Ruling out arbitrary cost copy construction?

[Andrei Alexandrescu]

On 10/6/10 16:38 CDT, Michel Fortin wrote:
> On 2010-10-06 16:14:58 -0400, Andrei Alexandrescu
> <SeeWebsiteForEmail at erdani.org> said:
>
>> On 10/6/10 13:59 CDT, Michel Fortin wrote:
>>> Could algorithms use "move" when possible (when "front" returns a ref)
>>> and do a copy when move isn't available? That'd be a good compromise I
>>> think.
>>>
>>> T tmp = moveOrCopy(r1.front);
>>> r1.front = moveOrCopy(r2.front);
>>> r2.front = moveOrCopy(tmp);
>>
>> Then problem is, people sort ranges of their own objects and are
>> amazed at the unbearable performance.
>
> I'll repeat myself in clearer terms:
>
> I agree with you that copy-constructor should be of linear complexity.

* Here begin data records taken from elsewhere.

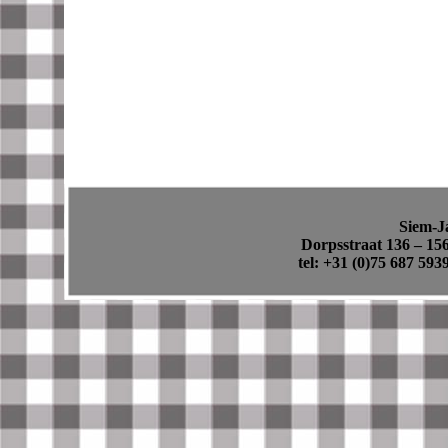
Siem-J
Dorpsstraat 136 – 15
tel: +31 (0)75 687 593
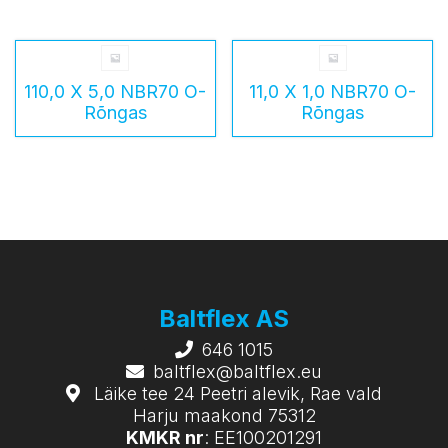
110,0 X 5,0 NBR70 O-
11,0 X 1,0 NBR70 O-
Rõngas
Rõngas
Baltflex AS
646 1015
baltflex@baltflex.eu
Läike tee 24 Peetri alevik, Rae vald
Harju maakond 75312
KMKR nr
: EE100201291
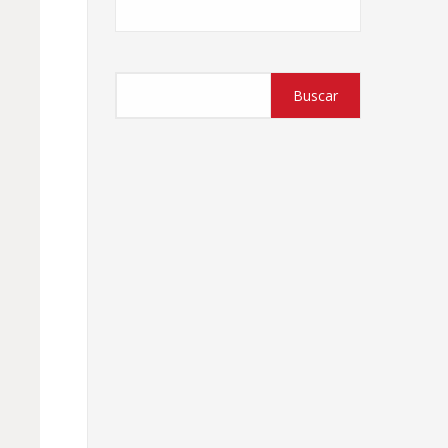
Buscar
Buscar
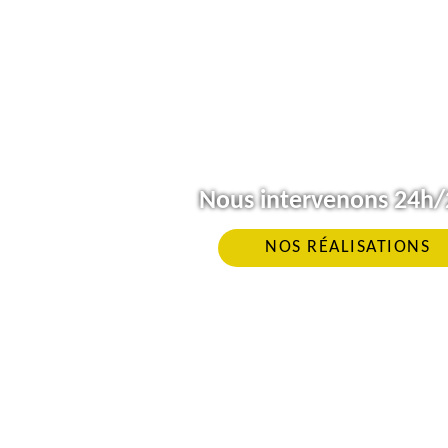
Nous intervenons 24h/2
NOS RÉALISATIONS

But I'm asking for constant complexity. We can only simplify if copy 
construction has no impact on overall complexity.

> I agree that you should use a copy when you can't do a move (when front
> doesn't return a ref).

But that makes it impossible for an algorithm to guarantee good 
complexities.

> I disagree that you should use a copy even when you can do a move (when
> front *does* return a ref).

Alright.

> Therefore, I suggest that you use "move" when you can (when front
> returns a ref) and fallback to a copy otherwise (when front doesn't
> return a ref). Hence "moveOrCopy", which moves when it can move and
> copies when it cannot move.
>
> How can this result in poorer performances than to always copy? It can
> only increase performance because you're copying less. (I understand
> that it was probably just a misunderstanding of my suggestion.)

It doesn't lead to poorer performance than copying. The only issue is 
that now you need to carry cost of copy everywhere as a possible 
term/factor. Also, many algorithms would approach things differently if 
the copy were O(n). This complicates, not simplifies, things.


Andrei